## EXERCISE OBJECTIVE
Could you transcribe every entry below exactly, leaving out the pictures?

###

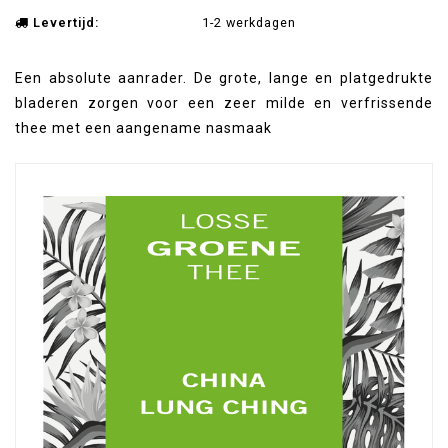
Levertijd:
1-2 werkdagen
Een absolute aanrader. De grote, lange en platgedrukte
bladeren zorgen voor een zeer milde en verfrissende
thee met een aangename nasmaak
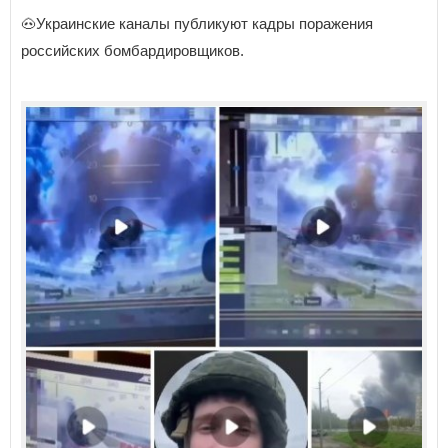
🐽Украинские каналы публикуют кадры поражения
российских бомбардировщиков.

###

## EXERCISE OUTPUT
Levertijd:
1-2 werkdagen
Een absolute aanrader. De grote, lange en platgedrukte
bladeren zorgen voor een zeer milde en verfrissende
thee met een aangename nasmaak
🐽Украинские каналы публикуют кадры поражения
российских бомбардировщиков.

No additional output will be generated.